The comment about Deutsche Telekom is linked, presumably, to the fact the German carrier is tied up with its country-mate 1NCE, already, which also has Softbank as an investor – and which has established itself as an effective conduit-channel for a chunk of their IoT activities. The floLIVE story says this trend for big national MNOs to divert international IoT airtime traffic via specialist MVNO partners is real, and about to be formalised by the top dogs in the field. Meanwhile, floLIVE’s old MVNO rivals, unnamed by Shalom, are asking for the same, apparently.

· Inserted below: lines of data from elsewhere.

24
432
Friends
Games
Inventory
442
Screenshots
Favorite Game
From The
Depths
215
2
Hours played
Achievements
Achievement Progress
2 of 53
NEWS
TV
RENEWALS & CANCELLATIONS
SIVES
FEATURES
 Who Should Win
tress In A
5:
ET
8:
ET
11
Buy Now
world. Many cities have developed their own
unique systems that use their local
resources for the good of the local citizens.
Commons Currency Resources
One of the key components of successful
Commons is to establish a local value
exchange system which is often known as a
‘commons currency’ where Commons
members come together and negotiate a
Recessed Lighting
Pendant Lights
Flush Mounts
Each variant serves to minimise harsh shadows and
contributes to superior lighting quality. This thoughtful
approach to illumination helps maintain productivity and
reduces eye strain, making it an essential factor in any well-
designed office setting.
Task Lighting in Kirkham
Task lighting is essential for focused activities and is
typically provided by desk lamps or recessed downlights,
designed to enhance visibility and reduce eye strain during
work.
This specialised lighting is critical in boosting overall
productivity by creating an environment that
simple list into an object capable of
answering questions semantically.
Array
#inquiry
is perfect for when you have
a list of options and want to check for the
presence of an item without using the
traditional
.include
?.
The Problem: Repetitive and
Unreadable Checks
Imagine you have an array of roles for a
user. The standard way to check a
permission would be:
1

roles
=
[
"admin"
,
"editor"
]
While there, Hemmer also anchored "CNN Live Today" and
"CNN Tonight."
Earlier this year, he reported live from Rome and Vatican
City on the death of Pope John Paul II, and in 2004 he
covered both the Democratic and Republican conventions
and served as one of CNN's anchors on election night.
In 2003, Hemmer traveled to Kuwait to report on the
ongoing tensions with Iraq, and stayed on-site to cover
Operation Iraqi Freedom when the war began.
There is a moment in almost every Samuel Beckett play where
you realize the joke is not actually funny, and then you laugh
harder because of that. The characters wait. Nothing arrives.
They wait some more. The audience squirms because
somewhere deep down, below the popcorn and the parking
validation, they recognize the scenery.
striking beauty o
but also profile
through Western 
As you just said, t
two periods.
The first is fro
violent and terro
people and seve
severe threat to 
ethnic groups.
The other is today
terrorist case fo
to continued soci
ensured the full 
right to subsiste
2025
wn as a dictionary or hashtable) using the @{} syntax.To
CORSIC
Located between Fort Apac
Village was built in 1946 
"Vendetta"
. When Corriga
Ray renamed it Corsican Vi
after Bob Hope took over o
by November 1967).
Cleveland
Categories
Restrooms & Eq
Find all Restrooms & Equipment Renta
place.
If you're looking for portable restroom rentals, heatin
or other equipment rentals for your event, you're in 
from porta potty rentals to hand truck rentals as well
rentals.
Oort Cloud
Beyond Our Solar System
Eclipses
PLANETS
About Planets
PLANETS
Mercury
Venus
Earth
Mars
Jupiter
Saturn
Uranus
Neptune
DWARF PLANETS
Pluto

So what gives? Why is floLIVE in such demand as a kind of international clearing house for so much cellular IoT traffic? Shalom goes back to the start, to his time at AT&T, where he spent more than a decade in charge of its network applications and product management in Israel – and to the initial spark that brought floLIVE to life. He says: “AT&T is the second largest MNO provider for global IoT. When I was there, we came across certain challenges for customers to use its solutions [globally]. And in the end, that was the basis for floLIVE – to solve real problems in IoT.”
Even the biggest MNOs rely on their peers for global airtime, of course; and the global carrier deals that let everyday customers roam between countries with their cellular devices are not geared originally for IoT – for optimal low-power machine connections, as required, and constant international mobility; or even, actually, for localised fit-and-forget projects that have to last a decade on a marginal data and money flows. For it to work, the core network and business support system have to be perfect, says Shalom – and they are mostly stitched together in a patchwork.
He says: “In principle, every MNO takes these roaming agreements, designed for you and me travelling abroad, and then buys a connectivity management platform from Cisco and a billing system from Amdocs, and stitches it all together, and says, ‘Hey, we have an IoT solution’. And they end up with something that is too expensive, where performance is not good because the roaming is not right, and where the security and data compliance are in the wrong place. So [as operators], you have to find workarounds to solve all these pieces and problems.
That is the AT&T experience, he suggests. So how does an IoT airtime startup solve that – without any kind of radio access network in any country? “We looked at what the global IoT market needs – what global IoT customers need,” responds Shalom. “And to deliver without limitations, as a greenfield company – to just build in a way that solves all of those problems.” He lists the requirements: the best coverage, the best availability, the best performance, plus appropriate security and compliance, and total simplicity – in every single country.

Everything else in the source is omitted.